Em “W G. Sebald e as lembranças de guerra”, a dificuldade de elaboração é novamente abordada por Telles, que procura descrever como a literatura produzida na Alemanha entre 1930 e 1950 não representou os acontecimentos daquele período, o que ocorreu “pela própria condição traumática dos eventos em jogo, a violência vivida e a dificuldade em representá-la, levando à ausência de simbolização característica que envolve as grandes tragédias e catástrofes”, e também pelo fato de que “a vergonha e a culpa compartilhada por todos levou à negação, impedindo a expressão literária dessa realidade insuportável” (p. 264). Sem dúvida, trata-se de um tema sempre atual, que serve para pensar não só tragédias historicamente caracterizadas como tais, mas também histórias não relatadas, como inúmeras vividas pela sociedade brasileira, desde o tráfico negreiro e a escravidão até o genocídio de inúmeros povos indígenas no coração de nosso país.
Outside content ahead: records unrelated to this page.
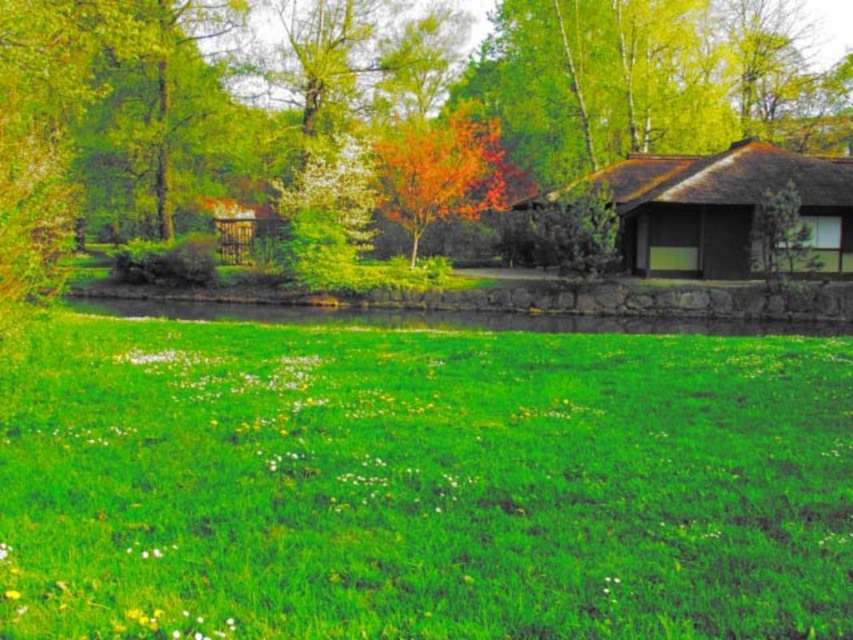 You are standing in the middle of the green grass at center and want to walk towards the autumn leaves tree at center. In which direction should you head?

The green grass at center is positioned on the left side of autumn leaves tree at center, so you should head to the right to reach the autumn leaves tree at center.

You are standing in the serene outdoor scene with the grass, water, and trees. You notice two points marked in the image. The first point is at coordinate point (724, 250) and the second is at point (486, 134). Which of these two points is closer to you?

Point (724, 250) is closer to the viewer than point (486, 134). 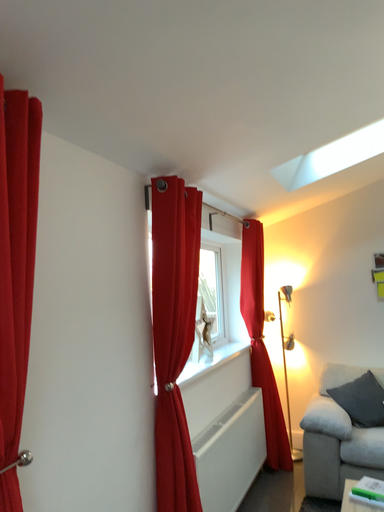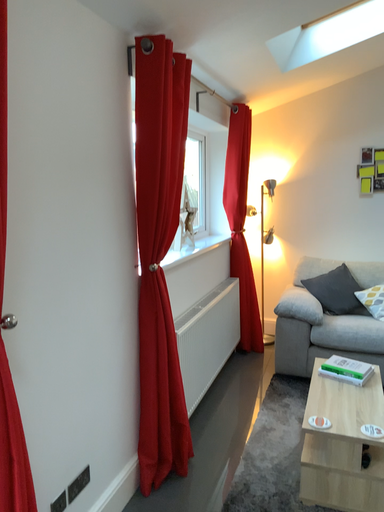 Question: How did the camera likely rotate when shooting the video?

Choices:
 (A) rotated downward
 (B) rotated upward

Answer: (A) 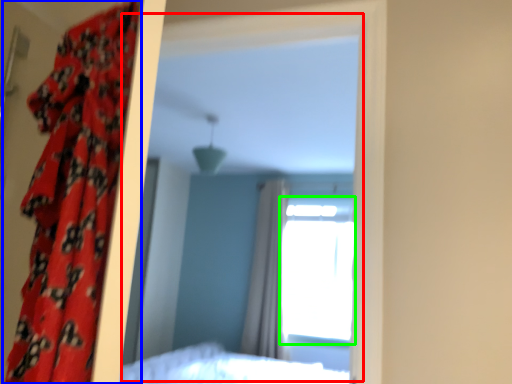 Question: Considering the real-world distances, which object is farthest from mirror (highlighted by a red box)? curtain (highlighted by a blue box) or window (highlighted by a green box)?

Choices:
 (A) curtain
 (B) window

Answer: (A) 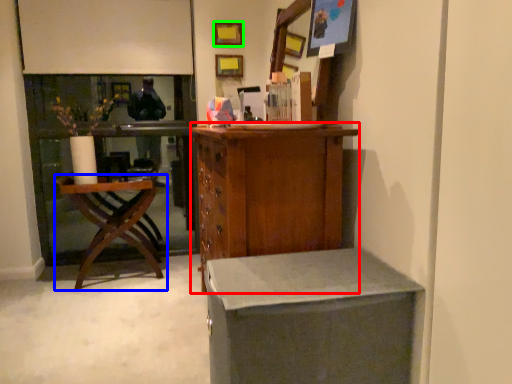 Question: Which is farther away from cabinetry (highlighted by a red box)? chair (highlighted by a blue box) or picture frame (highlighted by a green box)?

Choices:
 (A) chair
 (B) picture frame

Answer: (B) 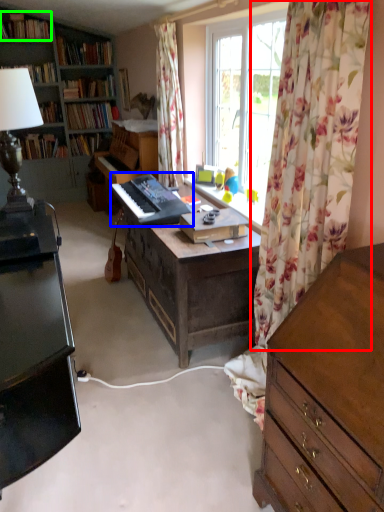 Question: Which object is the closest to the curtain (highlighted by a red box)? Choose among these: musical keyboard (highlighted by a blue box) or book (highlighted by a green box).

Choices:
 (A) musical keyboard
 (B) book

Answer: (A) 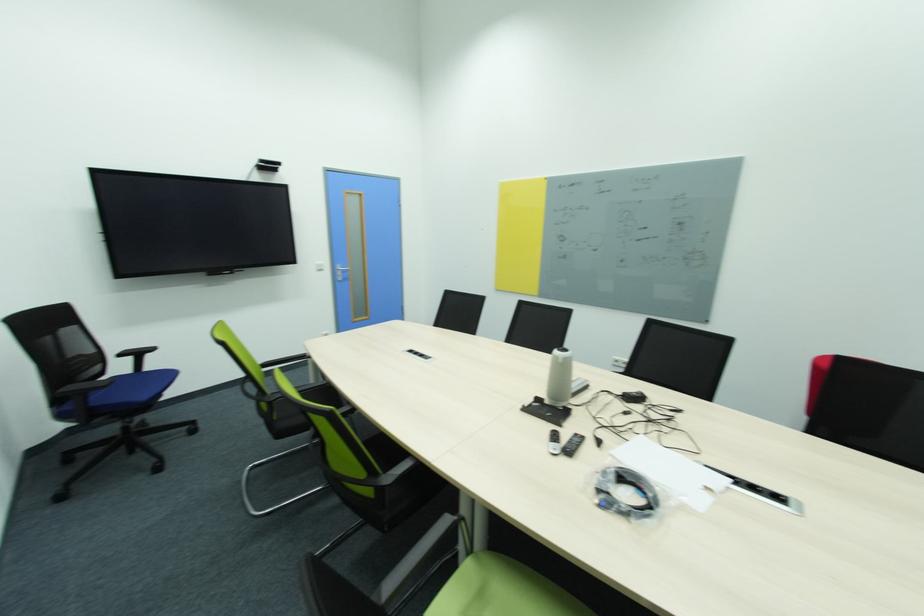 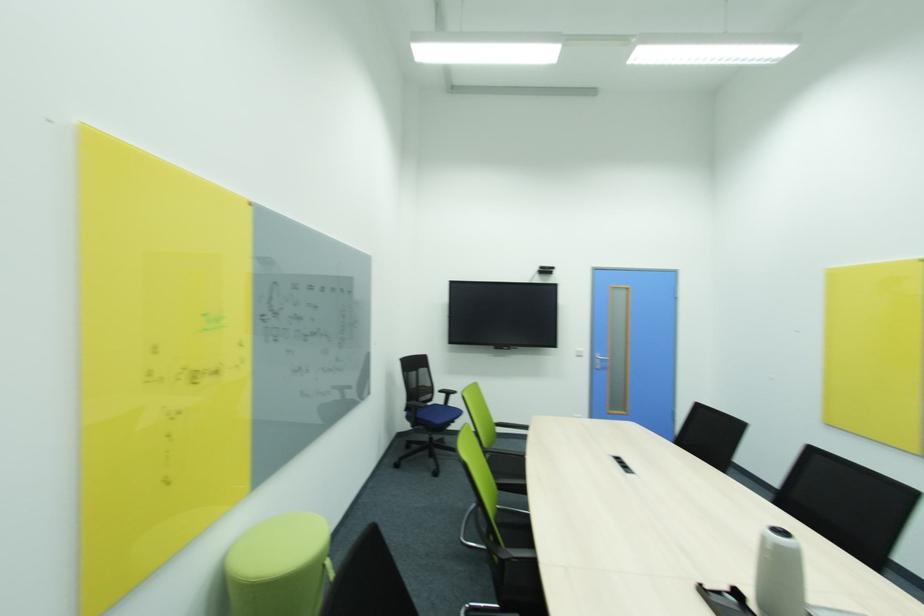 In the second image, find the point that corresponds to (344,280) in the first image.

(602, 368) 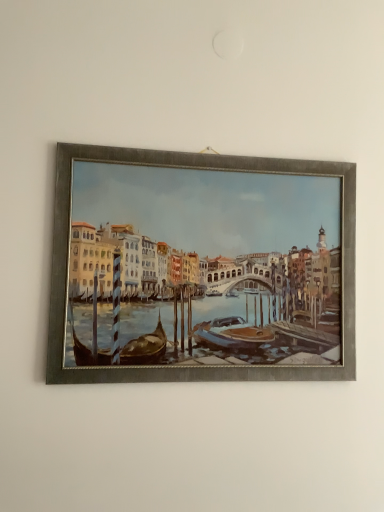 Locate an element on the screen. metallic silver frame at center is located at coordinates (199, 268).

Describe the element at coordinates (199, 268) in the screenshot. I see `metallic silver frame at center` at that location.

Identify the location of metallic silver frame at center. (199, 268). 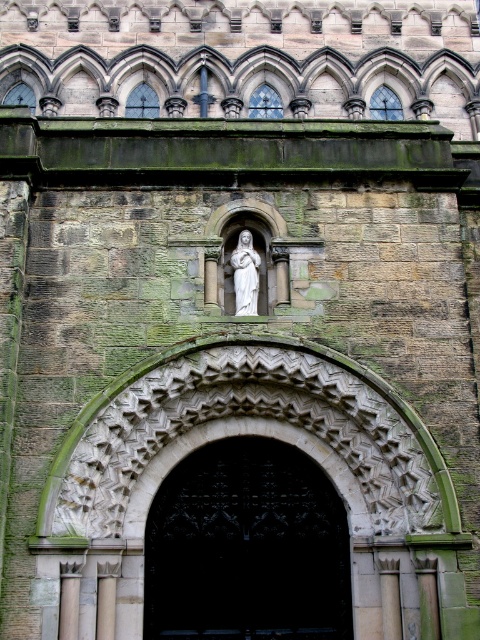 Question: Does black wrought iron gate at center appear over white marble statue at center?

Choices:
 (A) yes
 (B) no

Answer: (B)

Question: Is black wrought iron gate at center below white marble statue at center?

Choices:
 (A) no
 (B) yes

Answer: (B)

Question: Does black wrought iron gate at center appear on the right side of white marble statue at center?

Choices:
 (A) no
 (B) yes

Answer: (A)

Question: Which point is closer to the camera?

Choices:
 (A) (204, 564)
 (B) (237, 257)

Answer: (A) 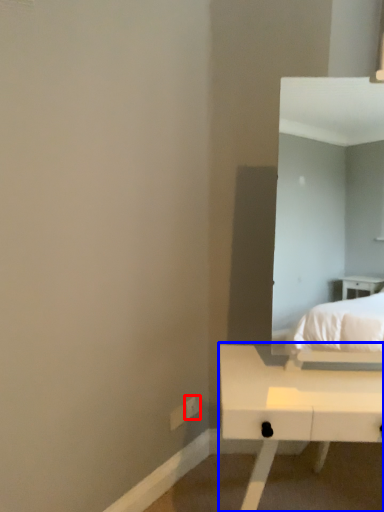 Question: Which object is further to the camera taking this photo, electric outlet (highlighted by a red box) or table (highlighted by a blue box)?

Choices:
 (A) electric outlet
 (B) table

Answer: (A) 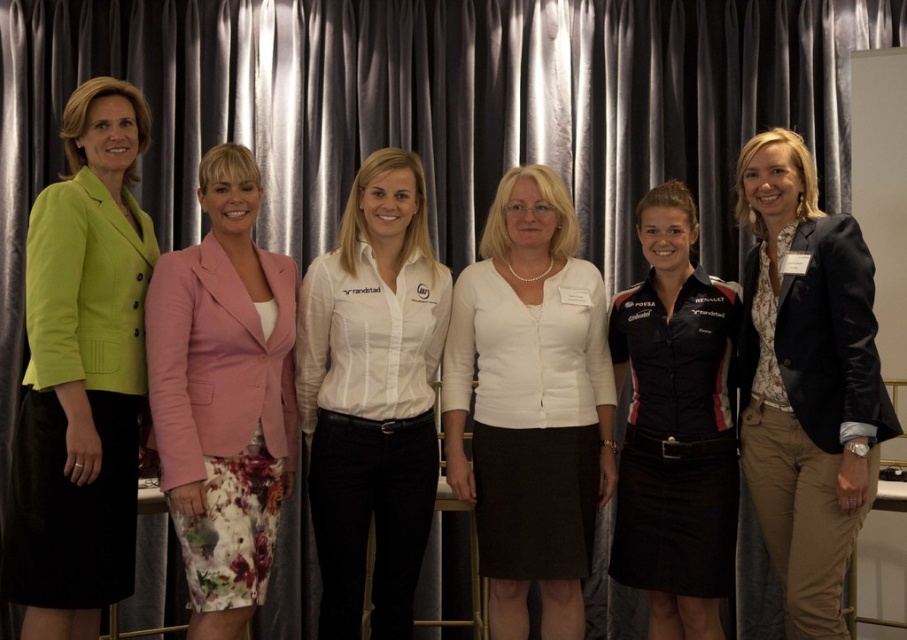 Is point (313, 445) in front of point (676, 308)?

That is True.

Is the position of white shirt at center less distant than that of black jersey at center?

Yes.

Image resolution: width=907 pixels, height=640 pixels. What do you see at coordinates (372, 396) in the screenshot?
I see `white shirt at center` at bounding box center [372, 396].

The image size is (907, 640). In order to click on white shirt at center in this screenshot , I will do `click(372, 396)`.

Is pink fabric skirt at center thinner than black jersey at center?

Yes.

Which is behind, point (188, 632) or point (649, 451)?

The point (649, 451) is more distant.

The width and height of the screenshot is (907, 640). What are the coordinates of `pink fabric skirt at center` in the screenshot? It's located at (223, 396).

Image resolution: width=907 pixels, height=640 pixels. I want to click on pink fabric skirt at center, so (223, 396).

Is point (47, 561) positioned in front of point (713, 282)?

Yes, point (47, 561) is closer to viewer.

Does lime green fabric jacket at left lie in front of black jersey at center?

→ Yes, lime green fabric jacket at left is closer to the viewer.

Is point (113, 476) positioned behind point (667, 625)?

That is False.

Where is `lime green fabric jacket at left`? This screenshot has width=907, height=640. lime green fabric jacket at left is located at coordinates (81, 374). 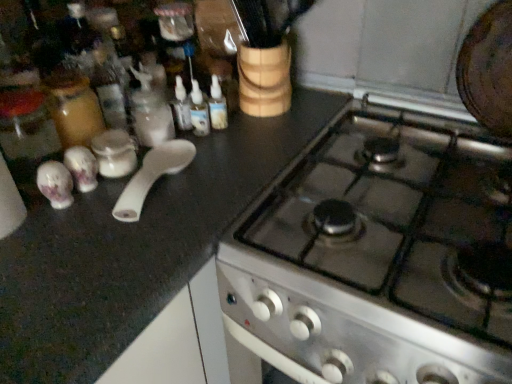 Question: Would you say metallic silver gas stove at center is part of white plastic spoon at left's contents?

Choices:
 (A) yes
 (B) no

Answer: (B)

Question: Can you confirm if white plastic spoon at left is smaller than metallic silver gas stove at center?

Choices:
 (A) no
 (B) yes

Answer: (B)

Question: Is white plastic spoon at left to the right of metallic silver gas stove at center from the viewer's perspective?

Choices:
 (A) no
 (B) yes

Answer: (A)

Question: Is white plastic spoon at left to the left of metallic silver gas stove at center from the viewer's perspective?

Choices:
 (A) no
 (B) yes

Answer: (B)

Question: Considering the relative sizes of white plastic spoon at left and metallic silver gas stove at center in the image provided, is white plastic spoon at left bigger than metallic silver gas stove at center?

Choices:
 (A) no
 (B) yes

Answer: (A)

Question: From the image's perspective, is white plastic spoon at left beneath metallic silver gas stove at center?

Choices:
 (A) yes
 (B) no

Answer: (B)

Question: Is translucent plastic bottles at center, the 2th bottle viewed from the right, to the left of white glossy salt and pepper shakers at left from the viewer's perspective?

Choices:
 (A) yes
 (B) no

Answer: (B)

Question: Is translucent plastic bottles at center, the 2th bottle viewed from the right, directly adjacent to white glossy salt and pepper shakers at left?

Choices:
 (A) no
 (B) yes

Answer: (A)

Question: Does translucent plastic bottles at center, the first bottle positioned from the left, appear on the right side of white glossy salt and pepper shakers at left?

Choices:
 (A) yes
 (B) no

Answer: (A)

Question: Does translucent plastic bottles at center, the first bottle positioned from the left, have a larger size compared to white glossy salt and pepper shakers at left?

Choices:
 (A) no
 (B) yes

Answer: (B)

Question: Is translucent plastic bottles at center, the 2th bottle viewed from the right, thinner than white glossy salt and pepper shakers at left?

Choices:
 (A) no
 (B) yes

Answer: (B)

Question: Is white glossy salt and pepper shakers at left completely or partially inside translucent plastic bottles at center, the first bottle positioned from the left?

Choices:
 (A) no
 (B) yes

Answer: (A)

Question: Is translucent plastic bottles at center, the 2th bottle viewed from the right, completely or partially outside of white plastic spoon at left?

Choices:
 (A) no
 (B) yes

Answer: (B) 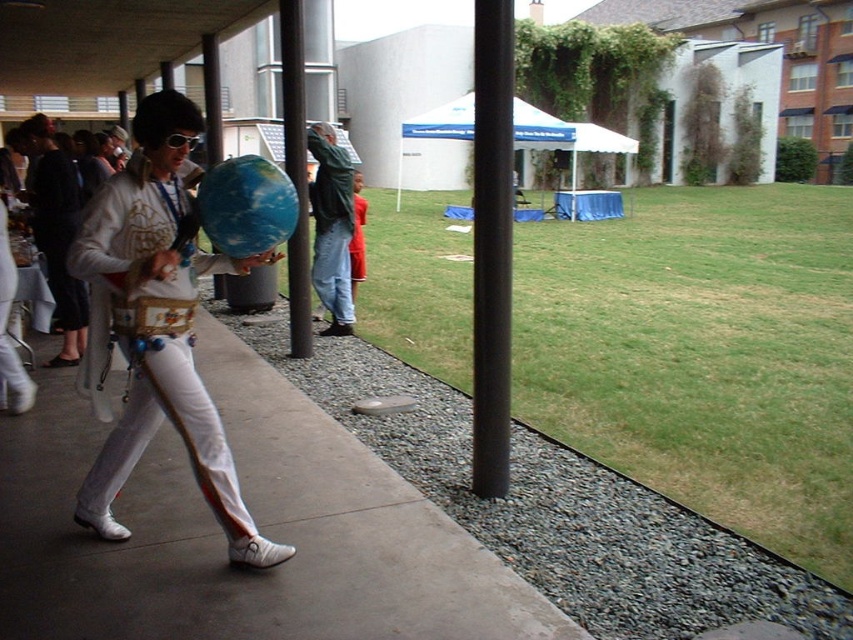 Consider the image. Can you confirm if concrete at center is positioned above jeans at center?

Actually, concrete at center is below jeans at center.

Is point (166, 561) in front of point (332, 240)?

Yes, it is.

Locate an element on the screen. This screenshot has width=853, height=640. concrete at center is located at coordinates (259, 525).

Where is `concrete at center`? This screenshot has width=853, height=640. concrete at center is located at coordinates (259, 525).

Who is more distant from viewer, (55, 152) or (294, 326)?

The point (294, 326) is behind.

Who is taller, white satin suit at center or black metal pole at center?

black metal pole at center

This screenshot has width=853, height=640. Identify the location of white satin suit at center. (56, 228).

Can you confirm if concrete at center is positioned below shiny gold belt at center?

Correct, concrete at center is located below shiny gold belt at center.

This screenshot has height=640, width=853. In order to click on concrete at center in this screenshot , I will do `click(259, 525)`.

Which is in front, point (22, 461) or point (143, 280)?

Point (143, 280) is more forward.

The height and width of the screenshot is (640, 853). In order to click on concrete at center in this screenshot , I will do `click(259, 525)`. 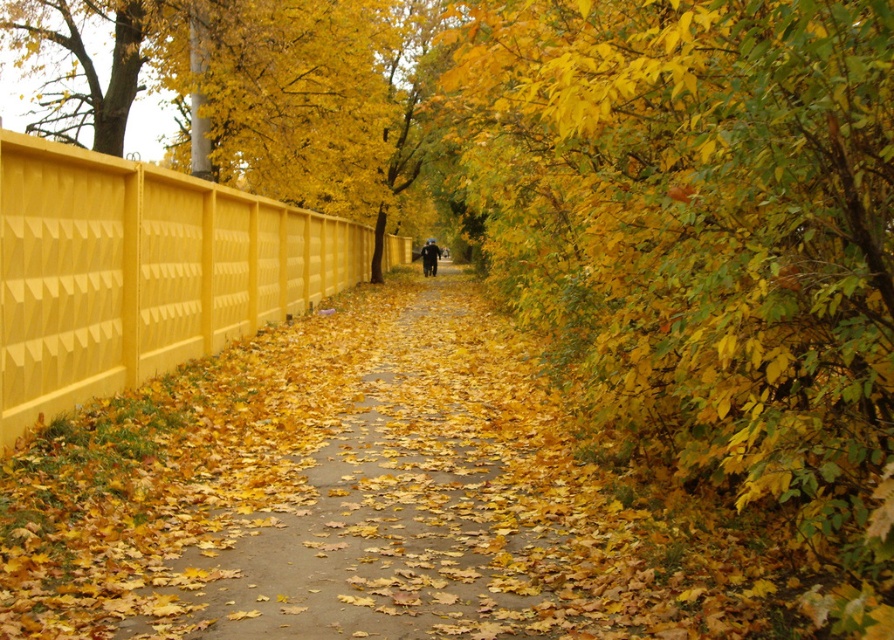 Is point (208, 634) positioned in front of point (81, 369)?

Yes.

Does yellow concrete pavement at center come behind matte yellow fence at left?

No.

Which is behind, point (512, 346) or point (179, 196)?

The point (512, 346) is more distant.

You are a GUI agent. You are given a task and a screenshot of the screen. Output one action in this format:
    pyautogui.click(x=<x>, y=<y>)
    Task: Click on the yellow concrete pavement at center
    
    Given the screenshot: What is the action you would take?
    pyautogui.click(x=419, y=509)

Who is positioned more to the left, yellow concrete pavement at center or dark blue jacket at center?

Positioned to the left is dark blue jacket at center.

Is yellow concrete pavement at center bigger than dark blue jacket at center?

Indeed, yellow concrete pavement at center has a larger size compared to dark blue jacket at center.

Looking at this image, who is more distant from viewer, (473, 332) or (422, 256)?

The point (422, 256) is behind.

I want to click on yellow concrete pavement at center, so tap(419, 509).

Who is taller, matte yellow fence at left or dark blue jacket at center?

matte yellow fence at left

Can you confirm if matte yellow fence at left is thinner than dark blue jacket at center?

Correct, matte yellow fence at left's width is less than dark blue jacket at center's.

Who is more forward, (162, 264) or (431, 259)?

Point (162, 264) is more forward.

I want to click on matte yellow fence at left, so tap(141, 272). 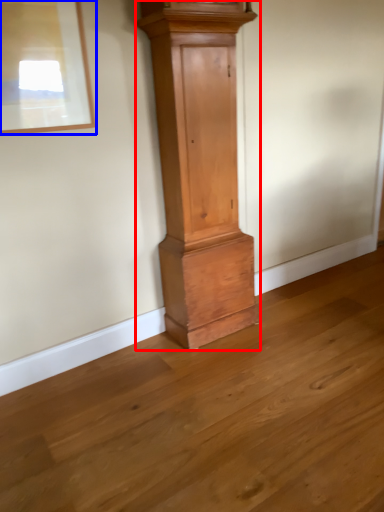 Question: Which of the following is the closest to the observer, furniture (highlighted by a red box) or picture frame (highlighted by a blue box)?

Choices:
 (A) furniture
 (B) picture frame

Answer: (B) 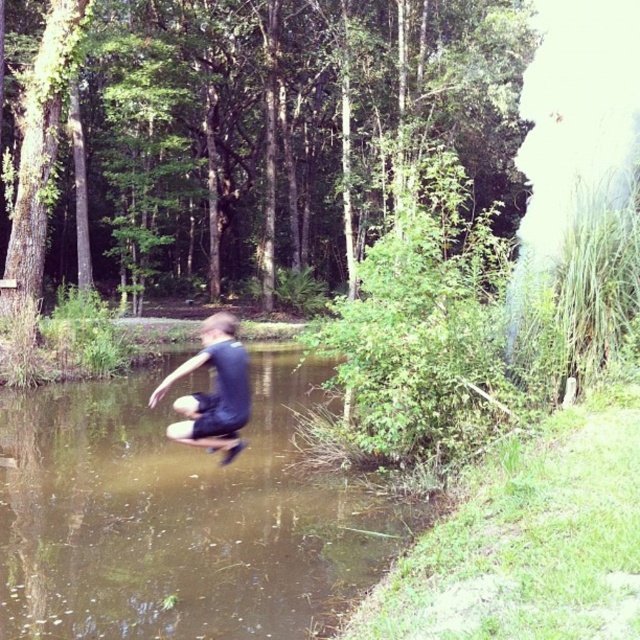 You are a safety inspector evaluating the scene. The dark blue fabric boy at center is preparing to jump into the brown murky water at center. Based on the spatial relationship between them, is the boy in a safe position to land in the water?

Justamente em tempos em que a escuta psicanalítica precisa ser renovada para a apreensão dos acontecimentos políticos e sociais, a leitura deste livro faz ver, de maneira clara e lúcida, como a psicanálise é feliz enquanto instrumento de apreensão dos fenômenos sociais inconscientes, desvelando seu funcionamento aparentemente incompreensível. Não seria assim pelo fato de que os conflitos dinâmicos inconscientes estariam presentes na nossa sociedade e cultura como precipitados de experiências humanas primitivas? Como diz o autor em um artigo sobre um livro de Renato Mezan (“Renato Mezan e os desvãos da psicopatologia social”):

O pensamento psicanalítico poderia enriquecer o debate das grandes causas que movem a sociedade. … Uma das formas de exercer essa participação no debate público é a análise aplicada. … Essa análise permite que o público veja em ação o pensamento analítico, ao elaborar hipóteses e produzir sentido onde antes prevalecia a perplexidade ante o aparentemente inexplicável. (p. 268)

É exatamente dessa matéria que este livro é constituído, repleto de concisas formulações interpretativas.

Trata-se de uma obra oportuna e necessária para nosso meio psicanalítico, que traz a mensagem da possibilidade de gerar e utilizar nosso conhecimento para além da sessão, a fim de oferecê-lo ao grande público (e também ao público psicanalítico) como uma ampliação do olhar sobre o mundo e a cultura. Precisamos certamente de mais psicanalistas que, como Sérgio Telles, estejam implicados nessa oportuna tarefa. Este livro de Telles, que é membro do Departamento de Psicanálise do Instituto Sedes Sapientiae, onde coordena o grupo Psicanálise e Cultura e faz parte do corpo editorial da revista Percurso, não é o primeiro. Publicou também Fragmentos clínicos de psicanálise (2003), O avesso do cotidiano (2014) e Mistura fina (2004), uma coletânea de contos, crônicas e poemas.